• Question: whats your favrate type of bat and do you like bats

    Asked by hjames1 to Cassie, Greg, Karen, Sofia, Tommy on 13 Nov 2013.
    • Photo: Cassandra Raby

      Cassandra Raby answered on 13 Nov 2013:


      Yay, I love bats!
      My favourite is a Common pipistrelle because it lives in the UK, and it is so tiny!

      Did you know? Some bats (especially in America) are getting a disease called White nose syndrome. This gives the bats a white fluffy nose – which is actually fungus growing on it!
      This disease is causing loads of problems in bats and killing off so many of them! And scientists are working really hard to find out why. Another reason studying disease ecology is so important!

    • Photo: Sofia Franco

      Sofia Franco answered on 13 Nov 2013:


      Love them! Plus they eat insects and are really important to the ecossystems! Some can eat half of their weight in insects in one night! My favourite is Myotis daubentonii also know as Daubenton’s Bat! In Portugal is called “Morcego de Agua” or Water Bat (in english) because they hunt a lot over water!

    • Photo: Karen Bacon

      Karen Bacon answered on 13 Nov 2013:


      I love bats – I think they’re really cool. There are many more species of bats, over 1,000!, then most people think and they fill all sorts of different roles in different ecosystems. Some bats even pollinate certain flowering plants! Bats are a very important component of the wildlife of the UK and make up over a quarter of UK wild mammals. My favourite is probably the brown long-eared bat (Plecotus auritus), which is native to the UK. I think their giant ears, which help them find their way through echolocation, are just incredibly cute.
      Bats are also really interesting to scientists studying disease because of how they interact with viruses. Bats can carry some viruses that are very dangerous to humans, like Ebola or SARs, but not get sick from them and scientists are working on trying to figure out why this is the case.
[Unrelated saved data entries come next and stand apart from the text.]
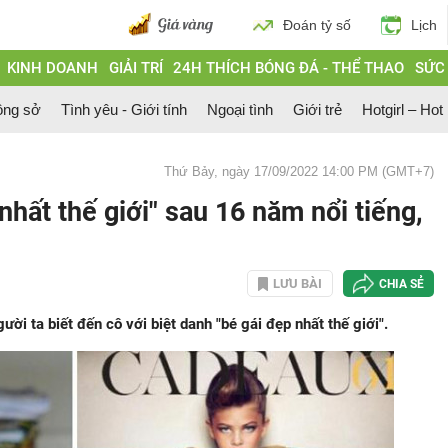
Đoán tỷ số
Lịch
KINH DOANH
GIẢI TRÍ
24H THÍCH BÓNG ĐÁ - THỂ THAO
SỨC
ông sở
Tình yêu - Giới tính
Ngoại tình
Giới trẻ
Hotgirl – Hot
Thứ Bảy, ngày 17/09/2022 14:00 PM (GMT+7)
hất thế giới" sau 16 năm nổi tiếng,
LƯU BÀI
CHIA SẺ
i ta biết đến cô với biệt danh "bé gái đẹp nhất thế giới".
    • Photo: Thomas Doherty-Bone

      Thomas Doherty-Bone answered on 13 Nov 2013:


      Not sure what species it is, but when I was in Uganda, when it rained you could hear very metallic “TONK! TONK! TONK!” from the trees. I was told that was a bat, I think something to make that noise would be some kind of fruit bat. It was males declaring their territory. With the noise they make, I reckon their nose looks really weird. Never got to see it up close, but that’s the most intriguing one I can think of, cos I’ve never seen it. So….that one 😉

      For a bat for which I know the species and what it looks like: the New Zealand Short-tailed Bat. This bat is one of few that land on the forest floor and scamper around looking for bugs and earthworms. I stops using echolocation (except to get the bearings of its surroundings – to “look” around) and uses normal hearing – they put their ears to the ground. If you get the opportunity, check out Attenborough’s “Life of Mammals”, which shows a load of these knocking round the forest’s leaf litter, fighting over a worm, pretty cool 🙂

      There is little not to like about bats. And it seems our panel thinks the same. Even the one’s that drink our blood and spread disease, they’re still cool and pretty useful too. Would be an honour to give a Vampire Bat some blood. I understand the conservationist Gerald Durrell slept on a veranda in Argentina with his toe out to lure a Vampire Bat, but to no avail (he later learned they carry rabies).